Corpo sem sentido, merda.

Corpo que é teu e meu, que é meu e teu. Corpo que é nosso, que não é. Corpo que temos, que ora agora já nem pretendemos. Corpo que vai, que fica, que se perde na vontade perdida de ficar, mas não finca o pé e se prende aqui. Corpo que pede, que tem, corpo que não é de ninguém, mas afinal é de alguém. Confusão dos diabos este corpo perdido, com pele sem sentido, ruída de desejo sem ninguém para o arrancar, partilhar, sentir. Corpo desgraçado que pede amor, que não tem, que ora agora se lembra e por momentos consegue ter. Corpo enganado, esganado, quer ser mais do que é e não pode, é só corpo. Coitado, finge-se ser, pudesse ele na realidade foder sem ser fodido. Corpo suado, que trabalha de sol a sol, na sua inocência não percebendo que nem ainda o primeiro sol do ano conseguiu apanhar.

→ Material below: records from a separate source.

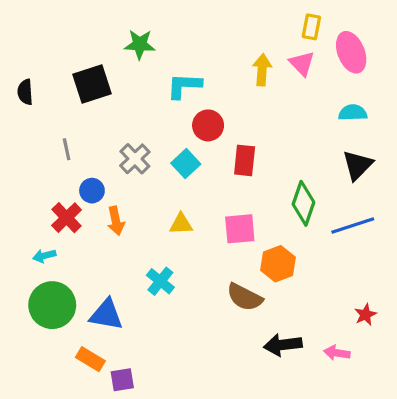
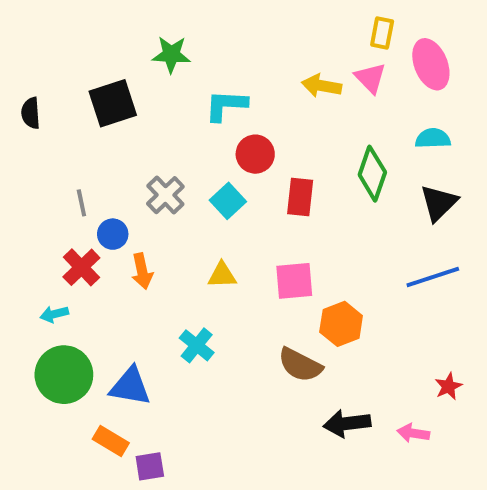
yellow arrow: (262, 70) -> (322, 86), turned -84
gray line: (67, 149) -> (81, 203), moved
green diamond: (303, 203) -> (372, 174), moved

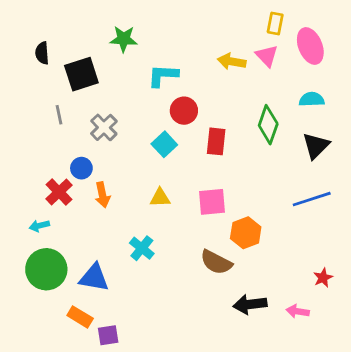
black semicircle: (31, 113) -> (42, 53), moved
gray cross: (165, 195) -> (104, 127), moved
gray line: (81, 203) -> (59, 115), moved

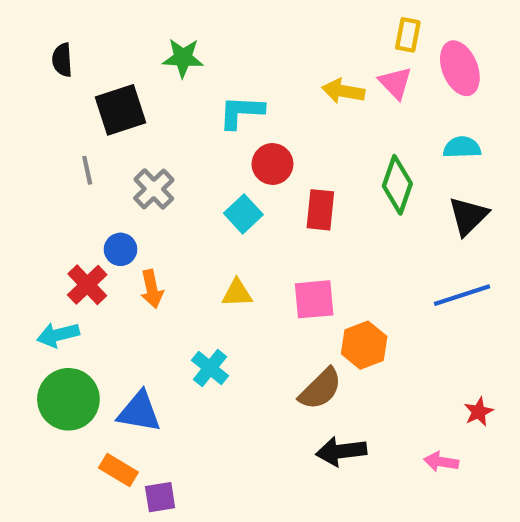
black semicircle: (42, 53) -> (62, 60), moved
cyan arrow: (39, 226) -> (58, 335), size x1.4
brown semicircle: (216, 262) -> (320, 389), turned -72
black arrow: (250, 304) -> (341, 451), moved

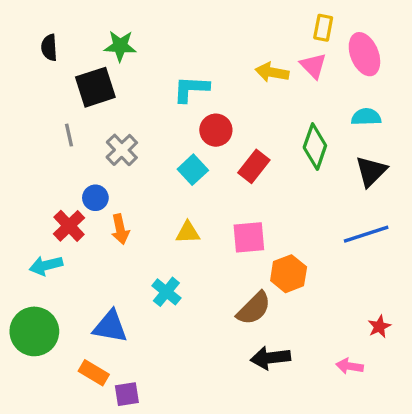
green star: (183, 58) -> (120, 46), moved
red rectangle: (320, 210) -> (254, 166), turned 32
green circle: (68, 399) -> (34, 331), moved

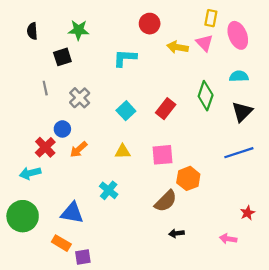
black square: (95, 87) -> (62, 57), size x0.7
red circle: (216, 130) -> (150, 24), moved
orange arrow: (120, 229) -> (79, 149), turned 60
black arrow: (270, 358) -> (176, 233), size x0.6

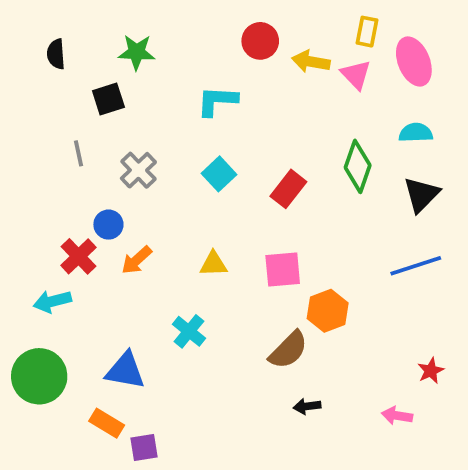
yellow arrow: (178, 47) -> (311, 62), moved
cyan square: (126, 111) -> (219, 174), moved

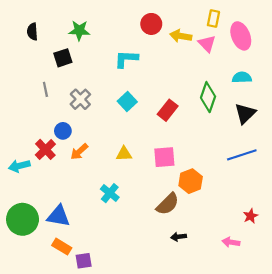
cyan arrow: (52, 301) -> (19, 166), moved
blue triangle: (125, 371) -> (59, 216), moved

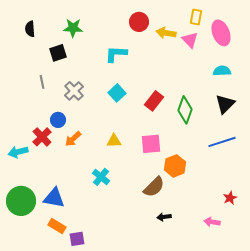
green diamond: (208, 97) -> (185, 110), moved

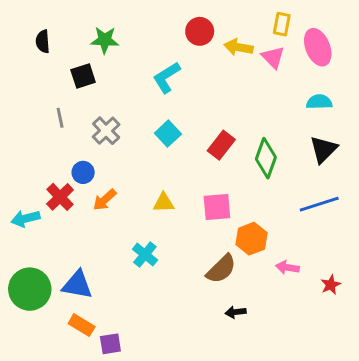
cyan L-shape: (116, 54) -> (167, 77), turned -35
pink arrow: (212, 222) -> (287, 267), moved

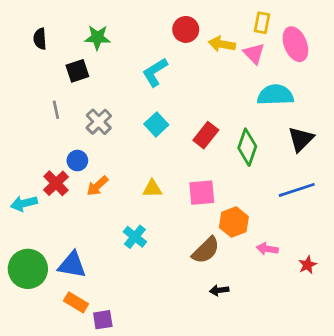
cyan semicircle: (319, 102) -> (275, 95), moved, size x1.5

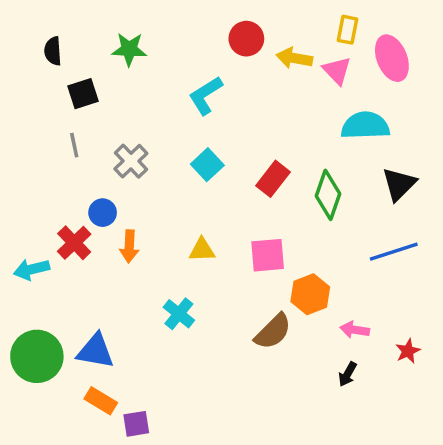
black square: (77, 71) -> (83, 94), moved
orange arrow: (97, 186) -> (129, 246), turned -45
black arrow: (219, 290) -> (348, 374), moved, turned -54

Anda sem rumo, à deriva, na esperança que alguém o escute, defina como sendo seu, e agarre com as unhas vincadas, marcando as costas desse desgraçado e escrevendo o seu nome como se fosse uma propriedade qualquer, mas sua. Corpo esbatido, sangrento, corpo pintado, esborratado, marcado. Corpo que passou, que passa, que quer passar, por tanto e tão pouco, mas que sente que ainda é pouco o tanto que passou. Não sabe quem é, mas conhece-se, não sabe o que quer, mas carrega vontade e vontade pesada esta. Corpo amado e sofrido, mas que ama mesmo perdido e deixado. Corpo largado, apegado, arrancado de alguém por alguém, mas que diz ser do ninguém. Ninguém que existe, que passa por ele e o faz ser qualquer coisa no monte de coisas que ele se acha ser. Corpo ingenuo, arriscado, sem medo e sem merda nenhuma. Apaixonado, arranquem-lhe amor, prazer, o desejo da noite, de uma noite qualquer. O corpo que é teu e meu, que é meu e teu. Corpo que é nosso, que não é. Que temos, que tivemos, que agora já não sabemos. Chega-se a saber, e sabe-se sem se chegar. Onde, onde, que este corpo não sai do mesmo lugar para não se perder, e engraçado é dizer que perdido anda ele. Queira Deus que este corpo um dia tenha amor para alguém como alguém tenha para ele. Corpo desfeito, na espera que seja feito de novo pelo toque que o desfez.